Information, Social Graph, and Navel-Gazing
Of late, there’s been a lot of hype around the culture of hype in the start-up world. The cynics are paranoid that powers conspire to manufacture buzz, force-feeding lemmings to eat whatever is spooned up. They want to see a business model, they want to see revenues. They want to know what the essence of the product or service is yesterday. The optimists dismiss the cynics, dreaming of all the possibilities that others may not be able to envision right now. They believe that things will change fundamentally in ways that we cannot predict and generally assume things will work out for the best.
All of the chatter fuels the hype, but like most things, the truth is likely to be buried somewhere in the middle, hidden for us to find on our own. This never-ending debate and dialogue between the optimists and cynics is healthy and necessary for the entrepreneurial ecosystem. But, on an individual level, how are folks supposed to decide for themselves? How do folks make sure they don’t drink the Kool-Aid poured either by the optimists or the cynics? There is a market for news stories, and those stories are manufactured to confirm our own existing biases in subtle and clever ways. If we don’t recognize that, we have much less of a chance of getting closer to the truth of any matter.
With every passing minute, it becomes harder and harder to process all the information that glances across our eyes. It tarted with stand-alone web pages, then RSS feeds, and is now fueled by our social graph on Facebook or Twitter. We used to leaf through the New York Times, and then we clicked through Google News, and maybe some blogs that turned into news vehicles, like the Huffington Post or Politico. Then individual bloggers charged back, leveraging Twitter and other inbound routes to drive traffic to their own fragmented sites. A few years ago, as RSS got competition from Twitter, we went from Twitter as the new interface, to third-party clients like TweetDeck, Seemsic, and HootSuite. Today, we have personalized news aggregators such as Paper.li and we have iPads with new personalized magazine-style layouts, such as from Flipboard, Pulse, or Flud. These fancy new interfaces pull news from our existing RSS feeds, from our social graph, and from content providers that they have struck syndication deals with.
From a reader’s perspective, though, how are we going to sort through all of this so that we are reasonably informed and so that we don’t fall prey to the distorting elements within the “market for news”? And, more importantly, are all these end-user viewing options so reliant upon pulling information from our own social graphs that we risk isolating ourselves in a new type of echo chamber, our heads faced down to our stomachs, navel gazing to the point of being not entirely as informed as we’d like to think we are?
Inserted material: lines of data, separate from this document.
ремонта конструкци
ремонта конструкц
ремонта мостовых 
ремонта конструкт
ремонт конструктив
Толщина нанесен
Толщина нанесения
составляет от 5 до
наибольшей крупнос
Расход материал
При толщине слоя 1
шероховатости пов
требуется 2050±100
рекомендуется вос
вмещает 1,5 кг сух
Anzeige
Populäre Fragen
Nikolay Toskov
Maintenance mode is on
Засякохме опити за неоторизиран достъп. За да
The current fascination with new readers such as Flipboard, Pulse, and Flud is that finally, under one roof, and within a beautifully-designed layout, consumers can easily browse and read articles from a host of different sources on the newest devices, on the go. Because we like to know what our friends and colleagues are reading, our social graph can provide one channel (either through Facebook, Twitter, or both) to send us articles or multimedia. Because we want to read the best sources, our interest graph can be satisfied either by following those accounts on Facebook or Twitter, or through syndication by our reader of choice. The readers have also taken this opportunity to curate some channels for us, such as fashion, design, and so forth, much like Gilt Groupe may do for clothing or local deals.
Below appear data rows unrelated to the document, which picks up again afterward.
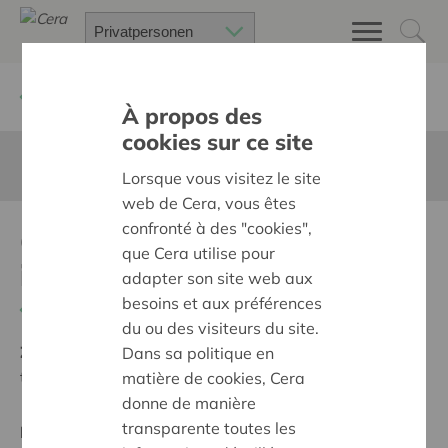
Zurück
Suchen Sie ein unterstütztes Projekt
À propos des
cookies sur ce site
Diese Seite ist nicht ins Deutsche übersetzt
Lorsque vous visitez le site
web de Cera, vous êtes
confronté à des "cookies",
Chiro Dokio verbindt
que Cera utilise pour
iedereen
adapter son site web aux
besoins et aux préférences
Zurück
du ou des visiteurs du site.
Ziel:
Des quartiers chaleureux et bienveillants pour
Dans sa politique en
tous
matière de cookies, Cera
donne de manière
transparente toutes les
Regionales Projekt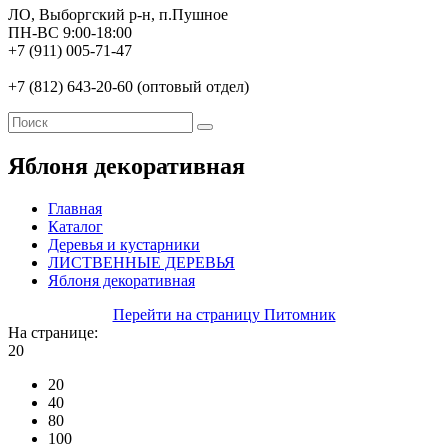
ЛО, Выборгский р-н, п.Пушное
ПН-ВС 9:00-18:00
+7 (911) 005-71-47
+7 (812) 643-20-60 (оптовый отдел)
Яблоня декоративная
Главная
Каталог
Деревья и кустарники
ЛИСТВЕННЫЕ ДЕРЕВЬЯ
Яблоня декоративная
Перейти на страницу Питомник
На странице:
20
20
40
80
100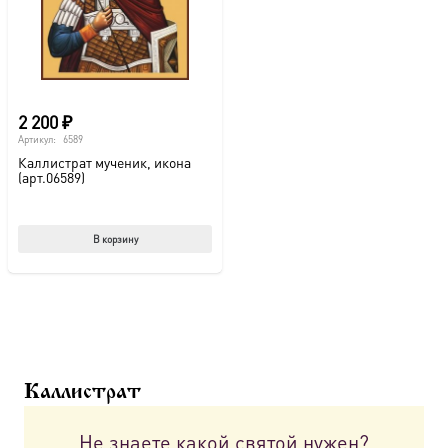
2 200
₽
Артикул:
6589
Каллистрат мученик, икона
(арт.06589)
В корзину
Каллистрат
Не знаете какой святой нужен?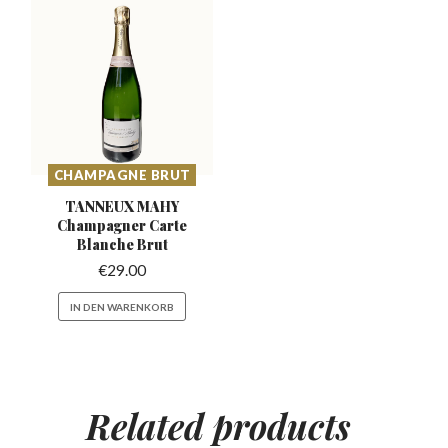
CHAMPAGNE BRUT
TANNEUX MAHY
Champagner
Carte
Blanche Brut
€
29.00
IN DEN WARENKORB
Related
products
While there’s no doubt following the right accounts on Twitter, according to your tastes and needs, provides a terrific opportunity be informed, either directly through shared content or indirectly through its powerful “ambient awareness,” the current options for us to consume this content relies upon our own ability to follow the right mix of news accounts and individuals. A step further, it requires us to make lists on Twitter according to our interests, but that takes real work most of us don’t want to do. It also requires us to manually curate our RSS and Google Reader feeds to what information we want to come in. Finally, we have to log in each night, and be wired to the Internet or 3G, to flip through our feed and browse. At the end of an hour session, we may only read two to three articles, if we’re lucky. And this is assuming we do this everyday.
I bring all of this up because I fundamentally believe that all of this information clutter cannot sustain, and that the Flipboards and Pulses of the world, though awesome and beautiful, are in the early stages and will undoubtedly need to change in order to get their message across. This challenge also creates a huge opportunity for some entity in media to provide that right mix of content to us, so that we can come to our own conclusions, so that we don’t just eat the hype that looks that simply suits our own tastes.
More importantly, I began to question the notion that all of these interest- and social-graph feeds made users more informed. And, that is a troubling thought. What if, in fact, the current graph feeds available to us today paint a picture of the outside world for us to consume, but in reality, trick us into looking down at our navels, much like Narcissus stared at his own reflection in the water? I believe we should all be cognizant of that possibility, both for our own personal well-being as well as for innovation in general, as it may be turn out that while we’re busy hitting the RT, Like, Vote, and Send buttons all day and night, others will have found a real edge or built the next thing — and when we found out about it, it may just be too late.